After successful cardioversion, anticoagulation therapy should continue for at least 1 month to decrease the risk for thromboembolism, which may occur from the formation of a mural thrombus. After cardioversion is done and the patient's AF reverts to a sinus rhythm, use of daily outpatient antiarrhythmic drugs is not typically recommended, as these drugs have associated risks; therefore, they should be taken only when patients have persistent or frequently recurring symptoms.
Antiarrhythmic drugs that can be used to convert AF to a normal sinus rhythm include ibutilide, flecainide, procainamide, and amiodarone. Each has different risks, success rates, and indications, based on the duration of AF. As a group, antiarrhythmic drugs can convert 30%-60% of cases of AF to a normal sinus rhythm. Electrical cardioversion has a higher success rate, converting 75%-95% of AF cases to normal sinus rhythm.

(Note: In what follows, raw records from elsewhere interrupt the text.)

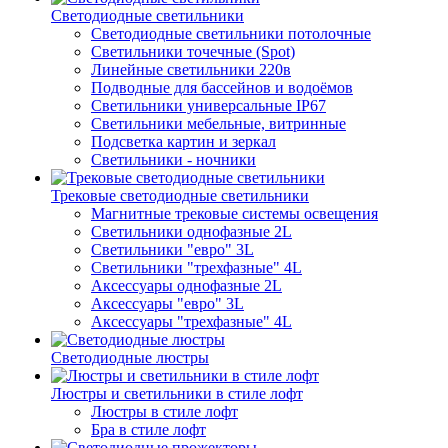
Светодиодные светильники
Светодиодные светильники потолочные
Светильники точечные (Spot)
Линейные светильники 220в
Подводные для бассейнов и водоёмов
Светильники универсальные IP67
Светильники мебельные, витринные
Подсветка картин и зеркал
Светильники - ночники
Трековые светодиодные светильники
Магнитные трековые системы освещения
Светильники однофазные 2L
Светильники "евро" 3L
Светильники "трехфазные" 4L
Аксессуары однофазные 2L
Аксессуары "евро" 3L
Аксессуары "трехфазные" 4L
Светодиодные люстры
Люстры и светильники в стиле лофт
Люстры в стиле лофт
Бра в стиле лофт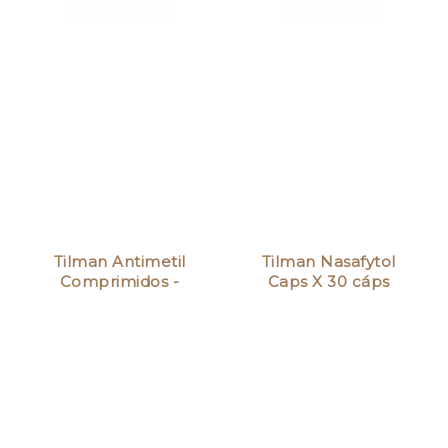
Tilman Antimetil
Tilman Nasafytol
Comprimidos -
Caps X 30 cáps
30un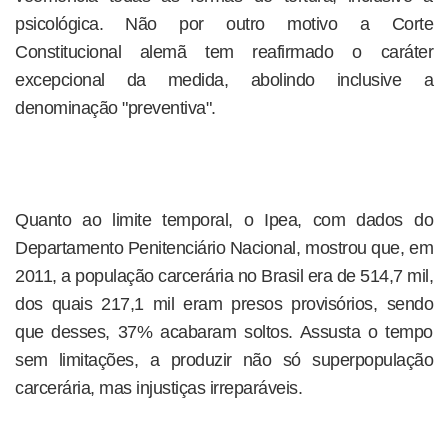
psicológica. Não por outro motivo a Corte
Constitucional alemã tem reafirmado o caráter
excepcional da medida, abolindo inclusive a
denominação "preventiva".
Quanto ao limite temporal, o Ipea, com dados do
Departamento Penitenciário Nacional, mostrou que, em
2011, a população carcerária no Brasil era de 514,7 mil,
dos quais 217,1 mil eram presos provisórios, sendo
que desses, 37% acabaram soltos. Assusta o tempo
sem limitações, a produzir não só superpopulação
carcerária, mas injustiças irreparáveis.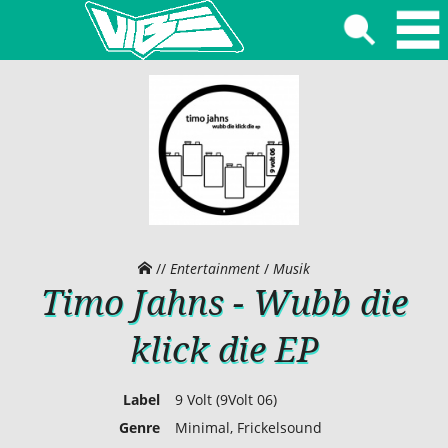
//
Entertainment
/
Musik
Timo Jahns - Wubb die
klick die EP
Label
9 Volt (9Volt 06)
Genre
Minimal, Frickelsound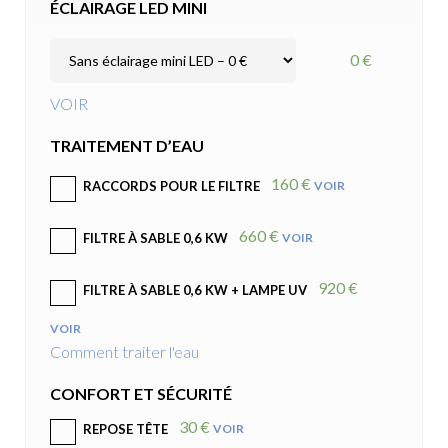
ÉCLAIRAGE LED MINI
0 €
VOIR
TRAITEMENT D’EAU
160 €
VOIR
RACCORDS POUR LE FILTRE
660 €
VOIR
FILTRE À SABLE 0,6 KW
920 €
FILTRE À SABLE 0,6 KW + LAMPE UV
VOIR
Comment traiter l'eau
CONFORT ET SÉCURITÉ
30 €
VOIR
REPOSE TÊTE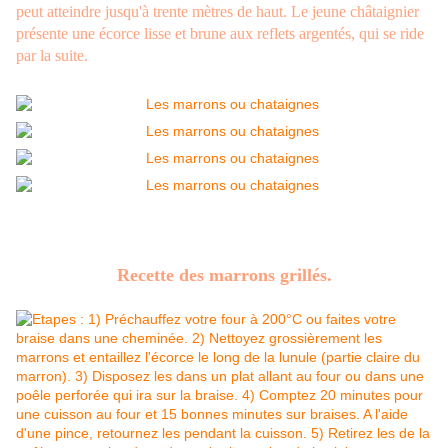
peut atteindre jusqu'à trente mètres de haut. Le jeune châtaignier
présente une écorce lisse et brune aux reflets argentés, qui se ride
par la suite.
Recette des marrons grillés.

Electrical cardioversion may be done in a nonemergency setting after 4 weeks of anticoagulation treatment to decrease the risk for thromboembolism, or it can be done after transesophageal echocardiography has ruled out a left atrial or appendage thrombus. It may be required on an emergency basis in a hemodynamically unstable patient. In this situation, AF often has an acute onset, and the benefits of cardioversion outweigh the risks for thromboembolism.
The role of cardioversion to manage AF in the emergency department is an emerging one. Patients who are at low risk, are clinically stable, and present to the emergency department with new-onset AF can be treated with chemical or electrical cardioversion and safely discharged home, with close follow-up by a primary physician or cardiologist.